From what I’ve read, Authentium’s Achillies Heel is that it doesn’t respond correctly on subsequent packets when it is asked increase the window size. How this has been characterized as Craigslist’s sole problem speaks more to the desire to deflect this issue than to comment on good protocol practice.

A lot of these arguments are taking the form that Craigslist is a fault because “they were the last one who could avoid the accident.”

So I’d say they’ve done that already. The duopoly boosters are talking out of both sides of their mouthes. They are simultaneously arguing that the blame lays squarely with Craigslist and that Cox is fixing it.

Not exactly. Offering customers advice on installing a beta doesn’t mean that the beta is fully supported by Cox, what Cox is offering is a “hack” or “work around” to a problem outside of their control.

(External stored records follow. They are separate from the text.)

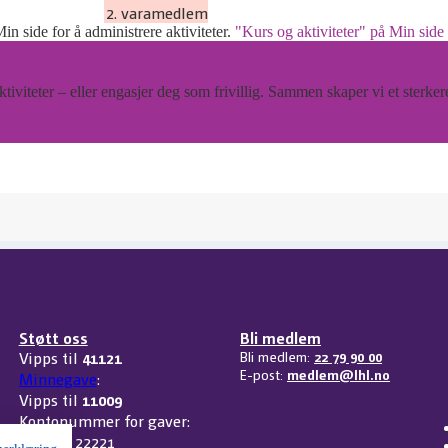
2. varamedlem
Min side for å administrere aktiviteter.
"Kurs og aktiviteter" på Min side
tiviteter – eller engasjer deg som frivillig. Sammen skaper vi et sterker
Støtt oss
Bli medlem
Vipps til
41121
Bli medlem:
22 79 90 00
E-post:
medlem@lhl.no
Minnegave
:
Vipps til
11009
Kontonummer for gaver:
3207 32 22221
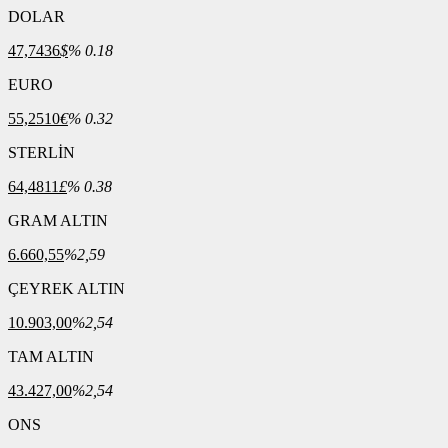
DOLAR
47,7436
$
% 0.18
EURO
55,2510
€
% 0.32
STERLİN
64,4811
£
% 0.38
GRAM ALTIN
6.660,55
%2,59
ÇEYREK ALTIN
10.903,00
%2,54
TAM ALTIN
43.427,00
%2,54
ONS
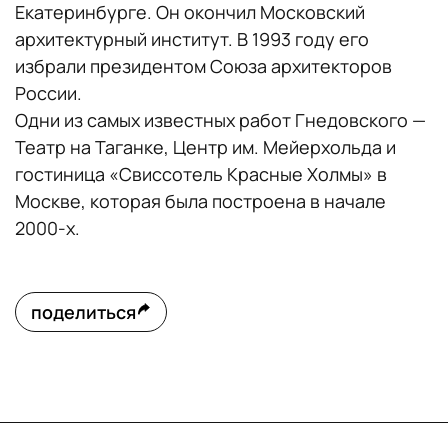
Екатеринбурге. Он окончил Московский
архитектурный институт. В 1993 году его
избрали президентом Союза архитекторов
России.
Одни из самых известных работ Гнедовского —
Театр на Таганке, Центр им. Мейерхольда и
гостиница «Свиссотель Красные Холмы» в
Москве, которая была построена в начале
2000-х.
поделиться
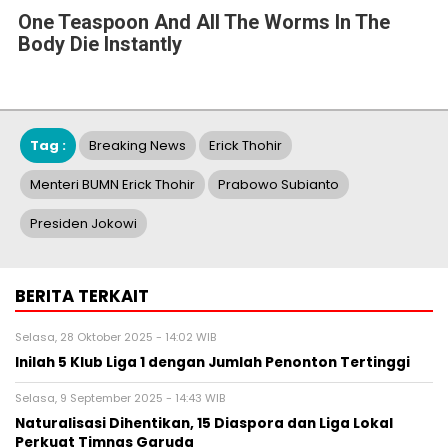
One Teaspoon And All The Worms In The
Body Die Instantly
Tag :
Breaking News
Erick Thohir
Menteri BUMN Erick Thohir
Prabowo Subianto
Presiden Jokowi
BERITA TERKAIT
Selasa, 28 Oktober 2025 - 14:02 WIB
Inilah 5 Klub Liga 1 dengan Jumlah Penonton Tertinggi
Selasa, 9 September 2025 - 14:43 WIB
Naturalisasi Dihentikan, 15 Diaspora dan Liga Lokal
Perkuat Timnas Garuda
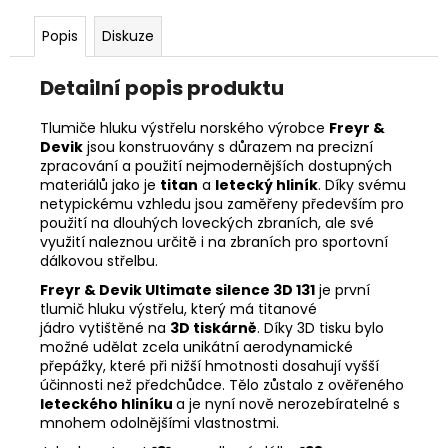
č
u
Popis
Diskuze
j
e
Detailní popis produktu
m
e
Tlumiče hluku výstřelu norského výrobce
Freyr &
Devik
jsou konstruovány s důrazem na precizní
zpracování a použití nejmodernějších dostupných
DALEKOHLED
materiálů jako je
titan
a
letecký hliník
. Díky svému
FOMEI
netypickému vzhledu jsou zaměřeny především pro
9X63
LEADER
použití na dlouhých loveckých zbraních, ale své
RSV,
využití naleznou určitě i na zbraních pro sportovní
SMC
dálkovou střelbu.
4
Freyr & Devik Ultimate silence 3D 131
je první
990
tlumič hluku výstřelu, který má titanové
Kč
jádro vytištěné na
3D tiskárně
. Díky 3D tisku bylo
možné udělat zcela unikátní aerodynamické
přepážky, které při nižší hmotnosti dosahují vyšší
účinnosti než předchůdce. Tělo zůstalo z ověřeného
leteckého hliníku
a je nyní nově nerozebíratelné s
mnohem odolnějšími vlastnostmi.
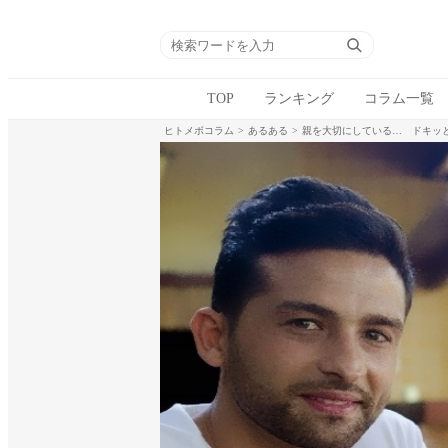
TOP
ランキング
コラム一覧
ヒトメボコラム
あるある
親を大切にしている… ドキッ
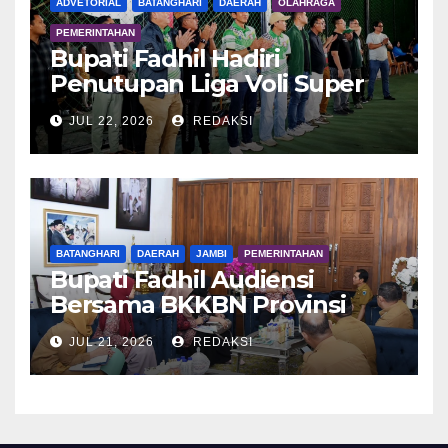
ADVETORIAL
BATANGHARI
DAERAH
OLAHRAGA
PEMERINTAHAN
Bupati Fadhil Hadiri
Penutupan Liga Voli Super
Tangguh 2026
JUL 22, 2026
REDAKSI
BATANGHARI
DAERAH
JAMBI
PEMERINTAHAN
Bupati Fadhil Audiensi
Bersama BKKBN Provinsi
Jambi
JUL 21, 2026
REDAKSI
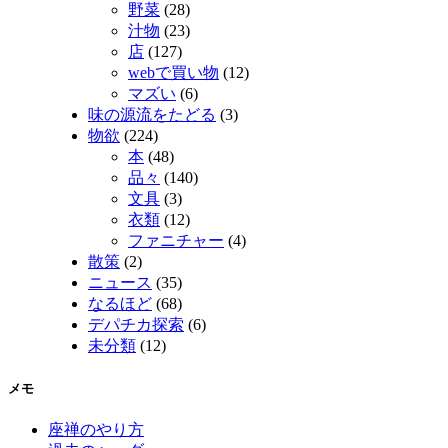
野菜
(28)
汁物
(23)
店
(127)
webで買い物
(12)
マズい
(6)
味の源流をたどる
(3)
物欲
(224)
本
(48)
品々
(140)
文具
(3)
衣類
(12)
ファニチャー
(4)
散策
(2)
ニュース
(35)
なるほど
(68)
デパチカ探索
(6)
未分類
(12)
メモ
座禅のやり方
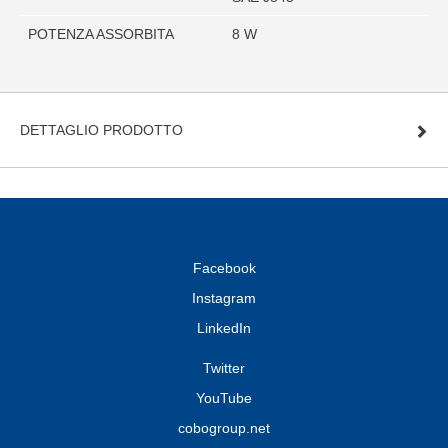
POTENZA ASSORBITA
8 W
DETTAGLIO PRODOTTO
Facebook
Instagram
LinkedIn
Twitter
YouTube
cobogroup.net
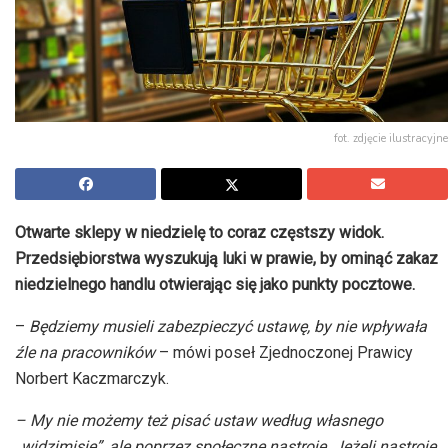
fot. zdjęcie ilustracyjne
Otwarte sklepy w niedzielę to coraz częstszy widok.
Przedsiębiorstwa wyszukują luki w prawie, by ominąć zakaz
niedzielnego handlu otwierając się jako punkty pocztowe.
–
Będziemy musieli zabezpieczyć ustawę, by nie wpływała
źle na pracowników
– mówi poseł Zjednoczonej Prawicy
Norbert Kaczmarczyk.
– My nie możemy też pisać ustaw według własnego
„widzimisię”, ale poprzez społeczne nastroje. Jeżeli nastroje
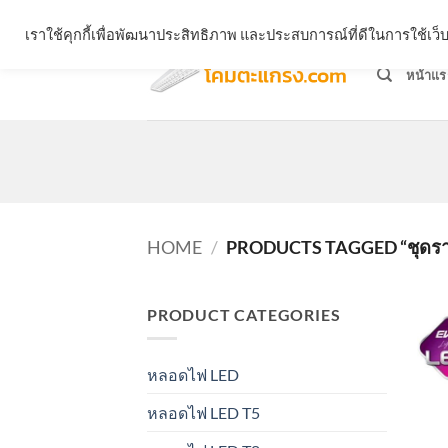
Skip
จำหน่ายโคมตะแกรง ทุกรูปแบบ
เราใช้คุกกี้เพื่อพัฒนาประสิทธิภาพ และประสบการณ์ที่ดีในการใช้เ
to
content
หน้าแร
HOME
/
PRODUCTS TAGGED “ชุดรา
PRODUCT CATEGORIES
หลอดไฟ LED
หลอดไฟ LED T5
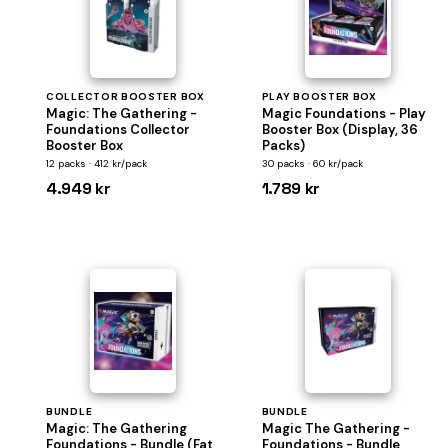
COLLECTOR BOOSTER BOX
PLAY BOOSTER BOX
Magic: The Gathering -
Magic Foundations - Play
Foundations Collector
Booster Box (Display, 36
Booster Box
Packs)
12 packs · 412 kr/pack
30 packs · 60 kr/pack
4.949 kr
1.789 kr
BUNDLE
BUNDLE
Magic: The Gathering
Magic The Gathering -
Foundations - Bundle (Fat
Foundations - Bundle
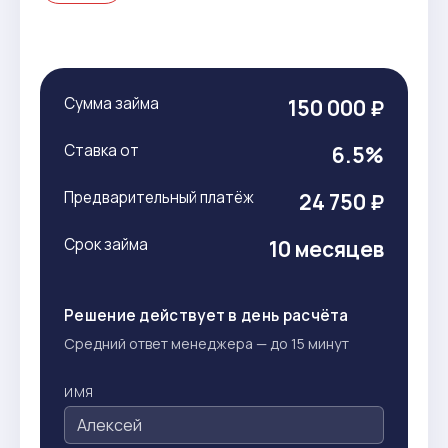
Сумма займа
150 000 ₽
Ставка от
6.5%
Предварительный платёж
24 750 ₽
Срок займа
10 месяцев
Решение действует в день расчёта
Средний ответ менеджера — до 15 минут
ИМЯ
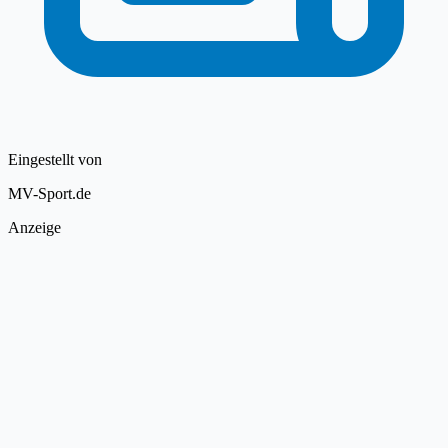
Eingestellt von
MV-Sport.de
Anzeige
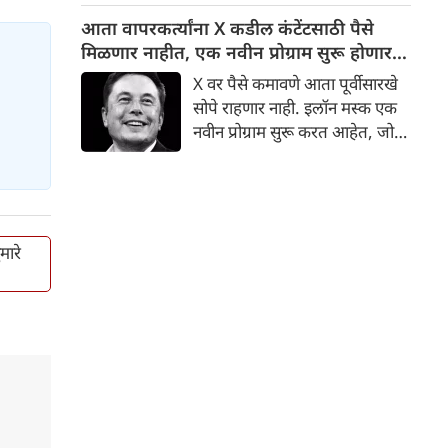
सात महिन्यांच्या गर्भवती पत्नीची
आता वापरकर्त्यांना X कडील कंटेंटसाठी पैसे
हत्या केली आहे. पोलिसांनी जवान
मिळणार नाहीत, एक नवीन प्रोग्राम सुरू होणार;
आणि त्याच्या आई-वडिलांना अटक
ही नवीन अट असणार
X वर पैसे कमावणे आता पूर्वीसारखे
करून हत्येचा गुन्हा दाखल केला
सोपे राहणार नाही. इलॉन मस्क एक
आहे.
नवीन प्रोग्राम सुरू करत आहेत, जो
वापरकर्त्यांना कंटेंटसाठी पैसे कमवू
देणार नाही. यासाठी एक विशिष्ट अट
ठेवण्यात आली आहे. खरे तर, इलॉन
मस्कच्या सोशल मीडिया प्लॅटफॉर्म, X
मध्ये अलीकडेच गेल्या अनेक
ारे
वर्षांतील सर्वात मोठा बदल झाला
आहे.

It’s a common problem, but I don’t go screaming to my congressman about it.

From a technical perspective, the blame and *correct* solution to the *problem* (Technically defined as Hosts violating RFCs) is to have Craigslist fix their content director/loadbalancer or server to be less RFC ignorant.

If the #27 website can’t get Cox to act when its undoubtely being on its best behavior even though it is not compelled, one can only imagine the range of possibilities when the restrictions expire everywhere.

BTW: the popularity of a website is no excuse for having it violate basic protocol behaviour… that arguement sounds suspiciously Microsoft-esque.

Since when does Craig’s list get to offload it’s technical support duties for it’s users onto third party telcos or ISPs?

One of the claims being made by Lippard in this thread, is that one of the solutions offered to Cox users was to

install the free beta that addresses the problem.

So I’d say they’ve done that already. The duopoly boosters are talking out of both sides of their mouthes. They are simultaneously arguing that the blame lays squarely with Craigslist and that Cox is fixing it.

Actually, it was probably the users who wanted to get to Craiglist who offloaded their concerns onto their telcos and ISPs regarding a third-party site they believed they were paying to access.

Be careful with this line of argument, because it undercuts the “power of the marketplace” line being peddled as a reason we net neutrality supporters are trying to fix a problem that doesn’t exist.

If the #27 website can’t get Cox to act when its undoubtely being on its best behavior even though it is not compelled, one can only imagine the range of possibilities when the restrictions expire everywhere.